== Segment start ==

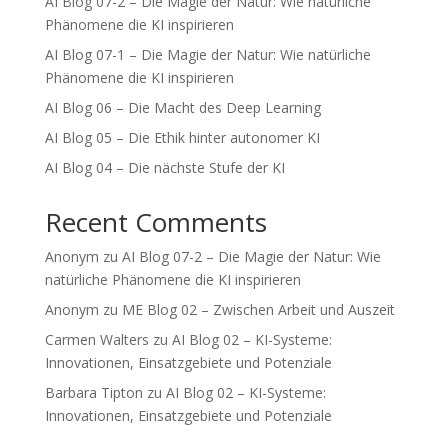
AI Blog 07-2 – Die Magie der Natur: Wie natürliche
Phänomene die KI inspirieren
AI Blog 07-1 – Die Magie der Natur: Wie natürliche
Phänomene die KI inspirieren
AI Blog 06 – Die Macht des Deep Learning
AI Blog 05 – Die Ethik hinter autonomer KI
AI Blog 04 – Die nächste Stufe der KI
Recent Comments
Anonym
zu
AI Blog 07-2 – Die Magie der Natur: Wie
natürliche Phänomene die KI inspirieren
Anonym
zu
ME Blog 02 – Zwischen Arbeit und Auszeit
Carmen Walters
zu
AI Blog 02 – KI-Systeme:
Innovationen, Einsatzgebiete und Potenziale
Barbara Tipton
zu
AI Blog 02 – KI-Systeme:
Innovationen, Einsatzgebiete und Potenziale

== Segment end ==

* ACTIVITY
Transcribe the full listing above exactly as it stands, minus the pictures.

* EXPECTED ANSWER
AI Blog 07-2 – Die Magie der Natur: Wie natürliche
Phänomene die KI inspirieren
AI Blog 07-1 – Die Magie der Natur: Wie natürliche
Phänomene die KI inspirieren
AI Blog 06 – Die Macht des Deep Learning
AI Blog 05 – Die Ethik hinter autonomer KI
AI Blog 04 – Die nächste Stufe der KI
Recent Comments
Anonym
zu
AI Blog 07-2 – Die Magie der Natur: Wie
natürliche Phänomene die KI inspirieren
Anonym
zu
ME Blog 02 – Zwischen Arbeit und Auszeit
Carmen Walters
zu
AI Blog 02 – KI-Systeme:
Innovationen, Einsatzgebiete und Potenziale
Barbara Tipton
zu
AI Blog 02 – KI-Systeme:
Innovationen, Einsatzgebiete und Potenziale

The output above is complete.